The short answer is, CloudABI chose to do it this way, and we haven't changed it yet.

view this post on Zulip Dan Gohman (Apr 10 2020 at 15:09):

The longer answer is:

view this post on Zulip Dan Gohman (Apr 10 2020 at 15:09):

readv/writev have better performance than copying everyting into one big buffer or than making multiple read/write calls, and in some cases there are subtle semantic reasons where one wants to read/write with multiple buffers and have the OS treat it like a single system call.

view this post on Zulip Dan Gohman (Apr 10 2020 at 15:10):

And then the observation is, given that we want readv/writev, and that they provide a superset of the functionality and performance of read/write, do we also need read/write?

view this post on Zulip Dan Gohman (Apr 10 2020 at 15:12):

The main thing plain read/write provide is convenience for people writing code by hand. That's not super important in a system like CloudABI because very few people write system calls by hand. But in WASI, we seem to have a lot higher proportion of people coding to the raw WASI APIs by hand, especially right now as people are experimenting with it.

view this post on Zulip YAMAMOTO Yuji (Apr 13 2020 at 01:33):

I got it. Thank you!

view this post on Zulip YAMAMOTO Yuji (Apr 13 2020 at 08:41):

I found an interesting rule of readv/writev related to this topic: From man of readv(2) http://man7.org/linux/man-pages/man2/readv.2.html

The data transfers performed by readv() and writev() are atomic: the
data written by writev() is written as a single block that is not
intermingled with output from writes in other processes (but see
pipe(7) for an exception); analogously, readv() is guaranteed to read
a contiguous block of data from the file, regardless of read opera‐
tions performed in other threads or processes that have file descrip‐
tors referring to the same open file description (see open(2)).

Should this rule be documented also in WASI? If so, the difference between readv/writev and read/write might be clearer.

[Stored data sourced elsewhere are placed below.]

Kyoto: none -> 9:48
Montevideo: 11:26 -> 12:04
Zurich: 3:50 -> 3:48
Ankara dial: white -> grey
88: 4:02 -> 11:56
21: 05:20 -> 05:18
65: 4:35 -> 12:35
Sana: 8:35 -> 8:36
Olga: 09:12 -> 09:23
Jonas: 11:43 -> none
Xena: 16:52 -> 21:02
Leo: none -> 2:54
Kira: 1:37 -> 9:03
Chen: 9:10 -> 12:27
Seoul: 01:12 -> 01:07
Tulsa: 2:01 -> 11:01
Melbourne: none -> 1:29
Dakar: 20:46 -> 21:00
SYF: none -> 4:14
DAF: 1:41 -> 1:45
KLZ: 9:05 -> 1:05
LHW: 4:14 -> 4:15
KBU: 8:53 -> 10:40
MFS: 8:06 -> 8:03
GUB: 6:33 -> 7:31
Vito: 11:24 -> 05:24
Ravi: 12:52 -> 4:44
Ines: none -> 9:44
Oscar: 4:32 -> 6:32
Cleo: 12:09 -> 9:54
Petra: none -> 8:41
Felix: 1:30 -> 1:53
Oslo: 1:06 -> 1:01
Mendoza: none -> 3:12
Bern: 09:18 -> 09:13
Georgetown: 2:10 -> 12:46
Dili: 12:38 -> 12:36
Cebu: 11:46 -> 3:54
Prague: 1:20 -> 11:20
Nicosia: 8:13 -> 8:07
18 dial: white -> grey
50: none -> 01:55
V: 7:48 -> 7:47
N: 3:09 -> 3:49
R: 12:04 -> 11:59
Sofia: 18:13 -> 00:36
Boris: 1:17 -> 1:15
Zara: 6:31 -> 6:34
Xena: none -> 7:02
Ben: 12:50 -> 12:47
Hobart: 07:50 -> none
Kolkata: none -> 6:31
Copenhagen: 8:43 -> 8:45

And read/write could be implemented with relatively lower overhead.

view this post on Zulip Dan Gohman (Apr 14 2020 at 13:56):

Yes, it should be documented in WASI. If you're interested in submitting a PR for this, it should go in wasi_ephemeral_fd.witx.

view this post on Zulip Dan Gohman (Apr 14 2020 at 13:56):

There are a few subtleties to watch out for:

view this post on Zulip Dan Gohman (Apr 14 2020 at 13:59):

The document you quoted above is the Linux man page; in POSIX, the atomicity guarantee only applies to normal files and symbolic links, and not other types of streams like pipes, terminals, or sockets. It's unclear if Linux really intends to make a stronger guarantee here or if Linux's wording is just imprecise.

view this post on Zulip Dan Gohman (Apr 14 2020 at 13:59):

POSIX reference: https://pubs.opengroup.org/onlinepubs/9699919799/functions/V2_chap02.html#tag_15_09_07

view this post on Zulip Dan Gohman (Apr 14 2020 at 14:00):

WASI should probably follow POSIX here, unless we happen to know that other OS's provide stronger guarantees as well.

view this post on Zulip Dan Gohman (Apr 14 2020 at 14:02):

And, in POSIX, the same guarantees are applied to read and write as well, so read and write really are equivalent to readv and writev with one buffer.